« Parfois, c’est un peu difficile de quitter notre famille et d’aller où que ce soit, mais nous sommes toujours disponibles pour intervenir que ce soit au niveau national ou international », a déclaré Adriana Ribeiro, infirmière militaire, à l’agence Lusa, à l’occasion de la journée internationale de l’infirmier qui se marque aujourd’hui, pendant l’exercice Orion 2025.
Au Camp Militaire de Santa Margarida, siège de la Brigade Mécanisée, la capitaine originaire de Coimbra a affirmé qu’elle a toujours voulu être infirmière et a rappelé que le moment le plus marquant de sa carrière fut sa première mission en 2001 en République Centrafricaine, où elle a secouru un enfant renversé par une voiture.
« Nous avons secouru cet enfant, l’avons stabilisé, avons fait le maximum de ce que nous pouvions, sachant que le pronostic ne serait pas très bon », a expliqué l’infirmière.
Adriana Ribeiro a indiqué que l’enfant a été transporté à l’hôpital, mais l’établissement ne disposait ni de portes ni de fenêtres et aucune condition, et ils ont dû mettre un drap rigide au sol, faute de brancards.
« Il a été difficile de nous procurer, par exemple, un aspirateur de sécrétions, un modèle manuel que je n’avais jamais vu de ma vie. Nous avons laissé cet enfant, mais nous savions que son sort ne serait peut-être pas le meilleur et, malheureusement, nous avons appris une semaine plus tard qu’il était finalement décédé », a-t-elle raconté.
« Mais je fais ce que j’aime faire », a déclaré Adriana Ribeiro.

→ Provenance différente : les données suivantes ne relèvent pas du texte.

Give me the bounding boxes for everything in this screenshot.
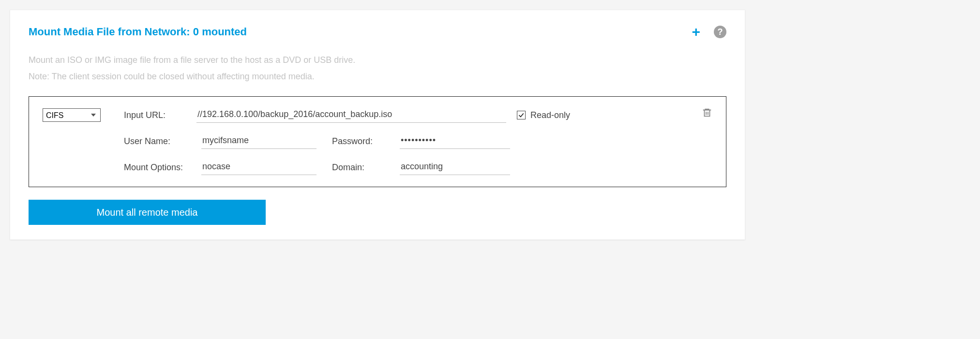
mount-options-field[interactable] <box>201 160 317 175</box>
mount-options-label: Mount Options: <box>124 162 196 173</box>
description-line1: Mount an ISO or IMG image file from a fi… <box>29 52 726 68</box>
domain-field[interactable] <box>400 160 510 175</box>
add-icon[interactable]: + <box>692 25 700 39</box>
readonly-label: Read-only <box>530 110 570 120</box>
mount-all-button[interactable]: Mount all remote media <box>29 200 266 225</box>
password-field[interactable] <box>400 133 510 149</box>
input-url-label: Input URL: <box>124 110 196 120</box>
credentials-grid: User Name: Password: Mount Options: Doma… <box>124 133 712 175</box>
header-icons: + ? <box>692 25 726 39</box>
domain-label: Domain: <box>332 162 395 173</box>
protocol-select-wrap: CIFS <box>43 108 101 122</box>
input-url-field[interactable] <box>196 107 506 123</box>
panel-title: Mount Media File from Network: 0 mounted <box>29 26 692 38</box>
username-label: User Name: <box>124 136 196 147</box>
delete-icon[interactable] <box>702 107 712 120</box>
password-label: Password: <box>332 136 395 147</box>
media-entry: CIFS Input URL: Read-only User Name: Pas… <box>29 96 726 187</box>
description-line2: Note: The client session could be closed… <box>29 68 726 85</box>
mount-media-panel: Mount Media File from Network: 0 mounted… <box>10 10 745 240</box>
username-field[interactable] <box>201 133 317 149</box>
row-url: CIFS Input URL: Read-only <box>43 107 712 123</box>
readonly-checkbox[interactable] <box>517 111 526 119</box>
panel-description: Mount an ISO or IMG image file from a fi… <box>29 52 726 85</box>
readonly-checkbox-wrap: Read-only <box>517 110 570 120</box>
help-icon[interactable]: ? <box>714 26 726 38</box>
protocol-select[interactable]: CIFS <box>43 108 101 122</box>
panel-header: Mount Media File from Network: 0 mounted… <box>29 25 726 39</box>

Daniel Jorge, infirmier militaire et capitaine technicien de santé également participant à l’Orion 25, a confié à l’agence Lusa qu’il n’avait pas toujours voulu être infirmier militaire, mais son intérêt pour la profession a grandi et il a choisi de poursuivre une carrière dans le domaine de la santé, valorisant les différences par rapport au côté civil de la profession.

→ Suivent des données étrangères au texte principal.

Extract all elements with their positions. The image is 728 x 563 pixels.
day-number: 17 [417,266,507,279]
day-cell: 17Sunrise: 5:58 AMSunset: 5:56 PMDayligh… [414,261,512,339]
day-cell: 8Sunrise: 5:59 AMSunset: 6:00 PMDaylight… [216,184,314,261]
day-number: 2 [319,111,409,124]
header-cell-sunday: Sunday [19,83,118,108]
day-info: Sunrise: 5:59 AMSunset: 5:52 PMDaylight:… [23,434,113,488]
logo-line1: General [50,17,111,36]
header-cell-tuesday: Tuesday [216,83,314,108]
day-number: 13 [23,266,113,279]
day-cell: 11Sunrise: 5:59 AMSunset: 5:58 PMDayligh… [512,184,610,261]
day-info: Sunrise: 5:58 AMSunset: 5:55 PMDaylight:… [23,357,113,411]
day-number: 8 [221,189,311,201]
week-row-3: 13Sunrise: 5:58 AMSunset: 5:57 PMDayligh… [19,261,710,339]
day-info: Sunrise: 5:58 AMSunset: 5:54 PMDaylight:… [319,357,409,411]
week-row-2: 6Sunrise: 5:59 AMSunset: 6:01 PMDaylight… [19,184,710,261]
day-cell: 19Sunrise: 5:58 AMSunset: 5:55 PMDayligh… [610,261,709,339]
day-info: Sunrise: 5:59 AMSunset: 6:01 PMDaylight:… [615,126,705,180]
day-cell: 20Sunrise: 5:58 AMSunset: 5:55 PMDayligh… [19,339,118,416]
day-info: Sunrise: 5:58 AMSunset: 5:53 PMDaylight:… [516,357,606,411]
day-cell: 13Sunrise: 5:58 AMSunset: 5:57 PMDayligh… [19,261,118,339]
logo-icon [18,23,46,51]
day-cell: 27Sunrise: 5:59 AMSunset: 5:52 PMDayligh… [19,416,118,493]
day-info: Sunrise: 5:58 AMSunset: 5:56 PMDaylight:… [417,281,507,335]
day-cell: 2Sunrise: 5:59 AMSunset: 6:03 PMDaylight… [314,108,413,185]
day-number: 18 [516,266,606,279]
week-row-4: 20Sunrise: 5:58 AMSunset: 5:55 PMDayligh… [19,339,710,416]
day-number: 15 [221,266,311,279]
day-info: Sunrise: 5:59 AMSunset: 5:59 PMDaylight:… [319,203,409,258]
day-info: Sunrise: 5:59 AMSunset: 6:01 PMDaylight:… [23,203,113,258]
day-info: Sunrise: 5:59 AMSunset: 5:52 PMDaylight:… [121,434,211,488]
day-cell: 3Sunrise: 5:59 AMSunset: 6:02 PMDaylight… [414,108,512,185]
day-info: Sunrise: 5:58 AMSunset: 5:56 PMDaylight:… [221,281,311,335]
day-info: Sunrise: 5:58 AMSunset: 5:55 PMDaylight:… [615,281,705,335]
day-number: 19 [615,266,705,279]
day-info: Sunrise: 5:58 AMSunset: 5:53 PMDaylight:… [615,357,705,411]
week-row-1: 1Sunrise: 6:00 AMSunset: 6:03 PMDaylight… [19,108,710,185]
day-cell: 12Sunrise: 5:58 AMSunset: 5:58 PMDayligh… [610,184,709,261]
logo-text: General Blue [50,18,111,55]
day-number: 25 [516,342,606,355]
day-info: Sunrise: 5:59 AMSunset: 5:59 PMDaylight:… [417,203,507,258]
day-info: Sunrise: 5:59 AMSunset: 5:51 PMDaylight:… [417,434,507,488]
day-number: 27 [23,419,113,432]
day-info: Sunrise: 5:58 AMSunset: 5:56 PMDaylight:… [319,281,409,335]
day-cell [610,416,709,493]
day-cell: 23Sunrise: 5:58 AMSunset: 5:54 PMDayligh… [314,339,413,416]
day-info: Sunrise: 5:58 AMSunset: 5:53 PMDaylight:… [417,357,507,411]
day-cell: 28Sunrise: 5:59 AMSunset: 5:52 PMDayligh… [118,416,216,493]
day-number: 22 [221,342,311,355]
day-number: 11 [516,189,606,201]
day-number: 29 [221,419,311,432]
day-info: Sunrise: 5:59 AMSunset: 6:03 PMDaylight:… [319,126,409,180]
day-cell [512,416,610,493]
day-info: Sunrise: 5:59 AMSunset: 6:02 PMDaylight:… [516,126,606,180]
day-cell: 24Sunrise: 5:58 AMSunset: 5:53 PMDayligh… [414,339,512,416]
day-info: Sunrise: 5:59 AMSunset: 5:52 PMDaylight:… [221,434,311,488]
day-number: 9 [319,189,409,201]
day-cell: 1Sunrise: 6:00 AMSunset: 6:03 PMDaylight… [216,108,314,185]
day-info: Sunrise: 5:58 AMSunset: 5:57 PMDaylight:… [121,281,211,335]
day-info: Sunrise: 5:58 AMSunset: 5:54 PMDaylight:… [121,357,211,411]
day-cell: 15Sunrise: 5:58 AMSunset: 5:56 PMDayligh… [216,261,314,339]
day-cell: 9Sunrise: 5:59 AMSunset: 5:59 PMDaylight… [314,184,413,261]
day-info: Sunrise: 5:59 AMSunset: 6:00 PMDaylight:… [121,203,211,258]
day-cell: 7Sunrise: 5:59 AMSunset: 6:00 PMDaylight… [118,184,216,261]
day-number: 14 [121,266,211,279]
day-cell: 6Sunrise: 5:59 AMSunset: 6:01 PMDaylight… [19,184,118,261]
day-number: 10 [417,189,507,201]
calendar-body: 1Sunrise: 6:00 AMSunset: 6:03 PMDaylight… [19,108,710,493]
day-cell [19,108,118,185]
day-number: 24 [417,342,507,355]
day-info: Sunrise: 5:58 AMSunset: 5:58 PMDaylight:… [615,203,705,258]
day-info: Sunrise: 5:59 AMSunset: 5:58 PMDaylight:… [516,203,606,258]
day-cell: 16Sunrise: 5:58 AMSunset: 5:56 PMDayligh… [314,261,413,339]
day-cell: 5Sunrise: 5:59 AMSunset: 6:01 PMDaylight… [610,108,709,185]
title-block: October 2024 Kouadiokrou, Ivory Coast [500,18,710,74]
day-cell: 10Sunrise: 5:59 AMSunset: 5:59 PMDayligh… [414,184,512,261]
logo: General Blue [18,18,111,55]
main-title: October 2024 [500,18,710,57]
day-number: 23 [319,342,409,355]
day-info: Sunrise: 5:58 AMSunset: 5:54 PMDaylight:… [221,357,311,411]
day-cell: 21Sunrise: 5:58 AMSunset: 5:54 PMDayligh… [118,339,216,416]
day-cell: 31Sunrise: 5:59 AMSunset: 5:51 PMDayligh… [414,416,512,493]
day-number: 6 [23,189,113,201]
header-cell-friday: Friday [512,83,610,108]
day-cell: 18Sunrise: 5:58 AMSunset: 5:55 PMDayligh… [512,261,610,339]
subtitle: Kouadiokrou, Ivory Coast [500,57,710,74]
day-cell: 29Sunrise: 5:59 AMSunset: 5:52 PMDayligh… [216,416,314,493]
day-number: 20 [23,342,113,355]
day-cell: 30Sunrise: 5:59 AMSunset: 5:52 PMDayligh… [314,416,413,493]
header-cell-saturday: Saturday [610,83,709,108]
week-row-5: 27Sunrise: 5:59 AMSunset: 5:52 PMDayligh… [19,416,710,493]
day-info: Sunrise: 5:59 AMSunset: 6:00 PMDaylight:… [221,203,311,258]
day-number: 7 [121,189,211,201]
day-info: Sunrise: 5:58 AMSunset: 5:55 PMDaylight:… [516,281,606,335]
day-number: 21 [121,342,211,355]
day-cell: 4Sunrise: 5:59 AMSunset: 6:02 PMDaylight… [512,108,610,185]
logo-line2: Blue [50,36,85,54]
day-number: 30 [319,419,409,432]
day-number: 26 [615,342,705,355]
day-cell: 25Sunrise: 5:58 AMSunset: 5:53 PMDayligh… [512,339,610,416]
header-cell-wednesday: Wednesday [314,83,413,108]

Le militaire a souligné que la plus grande différence réside dans l’aspect opérationnel, tel que faire face à des situations imprévues et traiter avec une population distincte, nécessitant une « flexibilité différente » pour les soins.
« Tu ne travailles pas dans un hôpital, où tu as une équipe de médecins et d’infirmiers. Tu es sur le terrain avec une équipe de santé réduite pour répondre à de nombreux militaires et dans des conditions qui ne sont pas celles d’un hôpital avec tous les équipements qui s’y trouvent », a-t-il rappelé, mentionnant qu’il y a des théâtres d’opérations très compliqués.

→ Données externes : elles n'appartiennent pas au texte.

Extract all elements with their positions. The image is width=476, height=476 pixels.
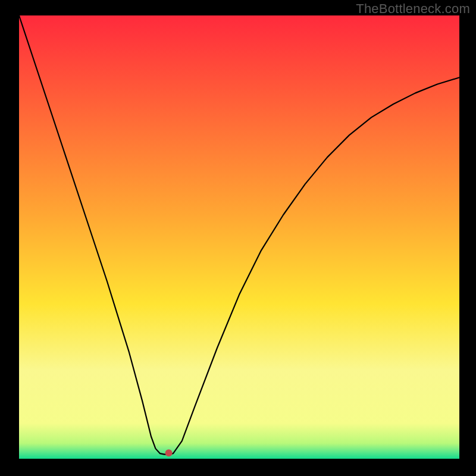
watermark-text: TheBottleneck.com	[356, 1, 470, 17]
plot-background	[19, 15, 459, 459]
chart-container: TheBottleneck.com	[0, 0, 476, 476]
optimal-point-marker	[165, 449, 173, 456]
chart-svg	[0, 0, 476, 476]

« D’un moment à l’autre, nous devons partir pour un théâtre d’opérations avec une équipe de militaires sous notre responsabilité et nous devons répondre car ils comptent sur nous », a-t-il précisé.
Daniel Jorge a ajouté qu’un grand défi fut une mission en Afghanistan en 2010, dans une zone compliquée pendant de nombreux mois, à une époque où le conflit était encore très intense.
Le capitaine-infirmier a rappelé qu’au moment de la prise de pouvoir par les talibans, de nombreuses personnes ont dû être évacuées d’Afghanistan, surtout des enfants et des personnes âgées blessées et malades qui n’avaient pas reçu de soins depuis longtemps.
« Cela a été une très bonne expérience d’arriver là-bas et de pouvoir immédiatement répondre. Nous avons également monté un dispositif dans des installations qui n’étaient pas utilisées et avons rapidement commencé à soigner les personnes réfugiées sur place », a-t-il indiqué.
Daniel Jorge a expliqué qu’il a aussi aidé des militaires et des civils, et que l’un des plaisirs de la profession est de pouvoir aider les personnes en situation d’urgence, se sentant épanoui dans son travail.
Et l’ancien infirmier militaire et président de l’Association Portugaise des Infirmiers Militaires (APEM), Jorge Pires, a rappelé que les infirmiers militaires n’avaient pas pu occuper des postes de décision jusqu’en 2015, année où une loi a été adoptée permettant aux infirmiers d’accéder à des carrières d’officiers.